Jay Gibb: Yeah, it is crazy and we’ve heard similar numbers. You know, it’s a range. It’s like 40-60 and 5-7, just because we’ve heard it from lots of different companies. And now it’s something that once we have a customer that using it for this and we have a good relationship with them, we’re doing some integration help and support and stuff, I’ll ask them, they do you mind if I come back in three months and can we talk about these two numbers? I’m gonna ask you three months from now what percentage of people who send at least one referral to use the address book function and out of everybody who does send a referral, how many of them came from somebody who used the address book function, right? So the sandwich basically, the bread on the CloudSponge sandwich let’s call it.

Doug Morneau: Yep.

Jay Gibb: Before and after our product is being used, and that’s the number, man. It’s pretty amazing that it’s so effective to just let people select people from an address book without having to leave the website.

Doug Morneau: And I guess that some of that will depend too on how much people love the brand. I mean, if I like your brand, if I’m lukewarm, I’m likely to type in one or two addresses. But if I love, love, love your product or your brand or your service, I want everybody that I can share it with to see it and experience it.

Jay Gibb: Yeah, that’s definitely a big part of it and also the incentives are…depending if you’re B2C if your e-commerce is going to be different from a marketplace and things. But we’ve got a bunch of content on our website around those incentives and how to choose them and how to test them. And the incentives are different for a B2B environment than they are for a B2C environment. And sometimes you’ll find that giving the recipient of a referral an incentive works better than giving the sender of the referral the incentive, right? So there’s a few different things there that matter as well in terms of getting somebody really motivated to use a referral program. So those are things that we get to see what our customers are doing and learn from that. But those aren’t things that we’re actually…we’re not participating in that part of the program. We’re just dealing with the address book integrations.

Doug Morneau: So do you…I mean obviously, you’ve been doing this for quite a while, as you said since 2010. Where’s the low-hanging fruit? Where do you think…because you guys are the leaders in the industry, where do you think there are business opportunities that just aren’t leveraging your technology, could have massive growth?

Jay Gibb: I think the…we’ve obviously been talking about the referral program area already. That’s anybody who got a referral program that’s sort of forcing people to type these email addresses.
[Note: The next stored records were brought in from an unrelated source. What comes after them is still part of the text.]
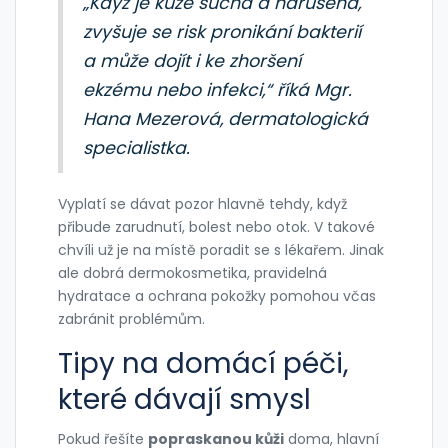
„Když je kůže suchá a narušená,
zvyšuje se risk pronikání bakterií
a může dojít i ke zhoršení
ekzému nebo infekci,“ říká Mgr.
Hana Mezerová, dermatologická
specialistka.
Vyplatí se dávat pozor hlavně tehdy, když
přibude zarudnutí, bolest nebo otok. V takové
chvíli už je na místě poradit se s lékařem. Jinak
ale dobrá dermokosmetika, pravidelná
hydratace a ochrana pokožky pomohou včas
zabránit problémům.
Tipy na domácí péči,
které dávají smysl
Pokud řešíte
popraskanou kůži
doma, hlavní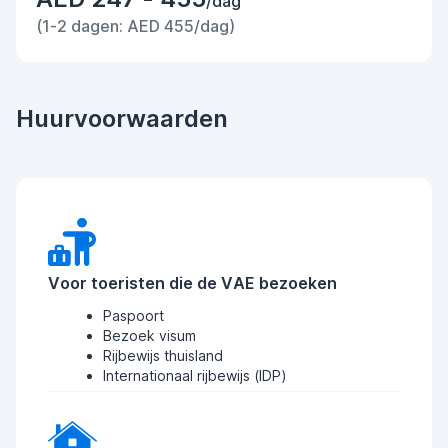
/dag
(1-2 dagen: AED 455/dag)
Huurvoorwaarden
Voor toeristen die de VAE bezoeken
Paspoort
Bezoek visum
Rijbewijs thuisland
Internationaal rijbewijs (IDP)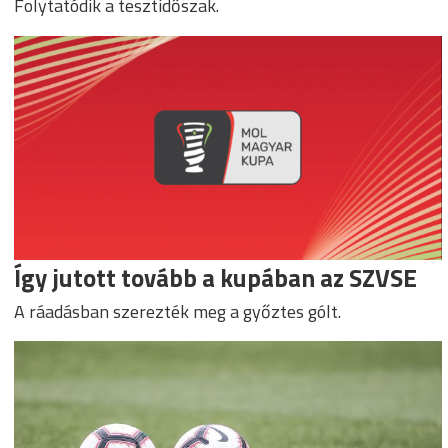
Folytatódik a tesztidőszak.
Így jutott tovább a kupában az SZVSE
A ráadásban szerezték meg a győztes gólt.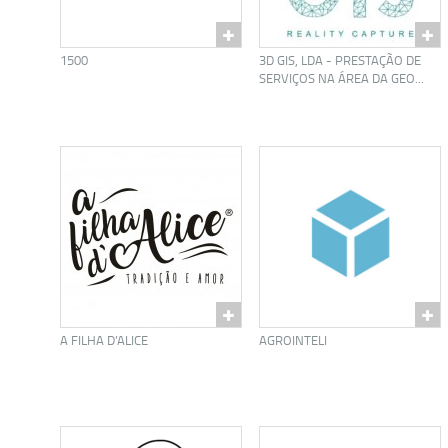
1500
3D GIS, LDA - PRESTAÇÃO DE
SERVIÇOS NA ÁREA DA GEO...
A FILHA D’ALICE
AGROINTELI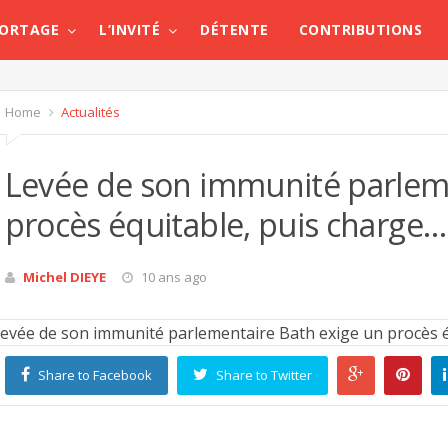
PORTAGE
L’INVITÉ
DÉTENTE
CONTRIBUTIONS
Home
Actualités
Levée de son immunité parlem
procès équitable, puis charge…
Michel DIEYE
10 ans ago
Share to Facebook
Share to Twitter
There’s a massive opportunity for them to try this. And then the other one is for those long recipient lists. For places, as I said like for event invitations, e-cards, fundraising. Do we have tons and tons companies using us for their fundraising promotion interfaces, where without a product like ours, you’re forcing your user to go to Excel or Google Sheets and create a spreadsheet, right? And then you’re teaching them how to export that or save it as a CSV file and then how to upload it to your website. And then we’re dealing with customer support to help people that make mistakes there. So there’s some massive opportunity for companies that are going through that process right now to save money on customer support and to make a lot more people get through that process a lot more smoothly.

Doug Morneau: Now with the change in kind of the mood, if you will in the marketplace around privacy, what else do people need to consider or companies need to consider if they’re looking at implementing a strategy like this?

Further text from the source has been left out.